The title and inspiration for Images Moving Out Onto Space is taken from a series of kinetic sculptures that Cornwall-based artist Bryan Wynter began to make in the 1960s. The artist’s Imoos series plays a key role in the exhibition, and encourages viewers to think about the role of abstraction in movement. In celebration of Wynter’s centenary year, the gallery also showcases a selection of the artist’s paintings alongside an archival presentation of his work in the Studio Resource Room.
Kinetic artist Liliane Lijn and Op art pioneer Bridget Riley are also in the exhibition line-up, both of whom are interested in perception, movement and the relationship of their work to the body of the viewer. Alongside a selection of Riley’s paintings, the display includes a collection of rarely seen prints from the mid-1960s, as well as Lijn’s familiar kinetic Koan sculptures. An expert in art and science, Lijn uses light and motion to focus the viewer’s attention on the power of light to describe form.
An iconic installation by American minimalist artist Dan Flavin can also be found adorning the interior of the gallery. Part of the ARTIST ROOMS collection, the piece is comprised of a series of T-shaped structures of fluorescent lights and uses seriality to animate the space. Accompanying this is Rivane Neuenschwander’s I Wish Your Wish – a large-scale participatory work that consists of thousands of multicoloured ribbons, each stamped with one of 60 wishes gathered from local residents over the last few months. Throughout the course of the exhibition, visitors are invited to take a ribbon from the installation and participate in the literal movement of the work from the gallery to the town and beyond.

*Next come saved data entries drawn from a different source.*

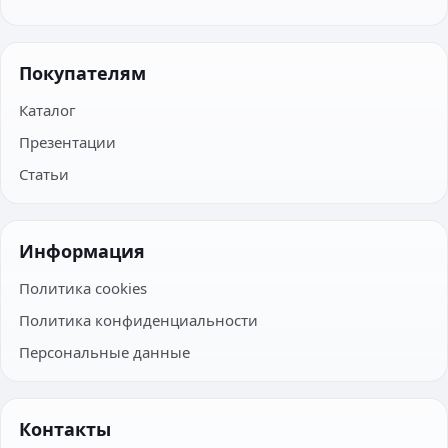
Покупателям
Каталог
Презентации
Статьи
Информация
Политика cookies
Политика конфиденциальности
Персональные данные
Контакты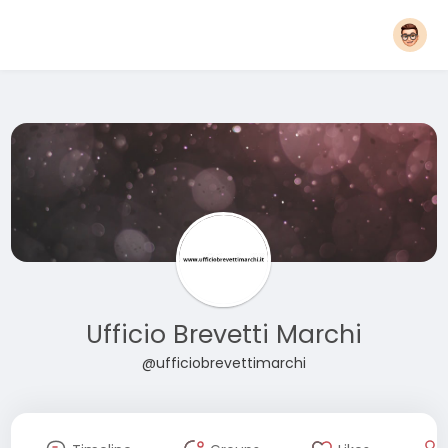
Ufficio Brevetti Marchi
@ufficiobrevettimarchi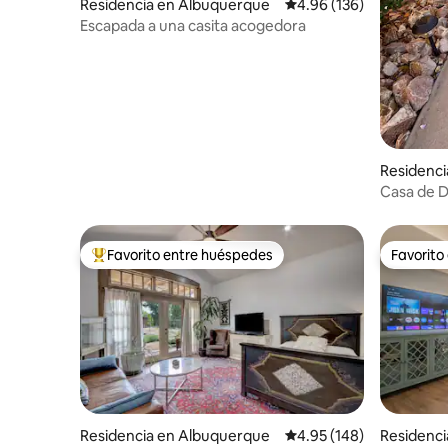
Residencia en Albuquerque
Calificación promedio: 
4.96 (136)
Escapada a una casita acogedora
Residenc
Casa de Do
Globo
Favorito entre huéspedes
Favorito
De los mejores en Favorito entre huéspedes
Favorito
Residencia en Albuquerque
Calificación promedio: 
4.95 (148)
Residenc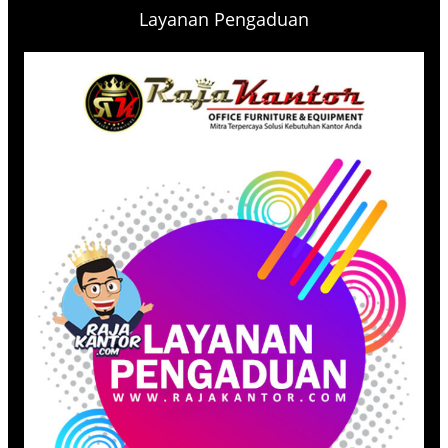
Layanan Pengaduan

Meanwhile, Nicolas Deshayes, Tate St Ives’ recent artist-in-residence, continues his interest in the tensions between soft organic bodies and industrial surfaces. Deshayes has curated an exhibition-within-an-exhibition consisting of a personal selection of bronzes from the Tate collection. This is accompanied by John Divola’s 1970s photographic series of derelict Californian beach huts installed in the curved space overlooking Porthmeor Beach. Entitled Zuma, the works observe the slow decay of these structures as they are ravaged by fire, vandalism, and the artist’s own graffiti.
Images Moving Out Onto Space, until 27 September, Tate St Ives, Porthmeor Beach, St Ives, Cornwall TR26 1TG.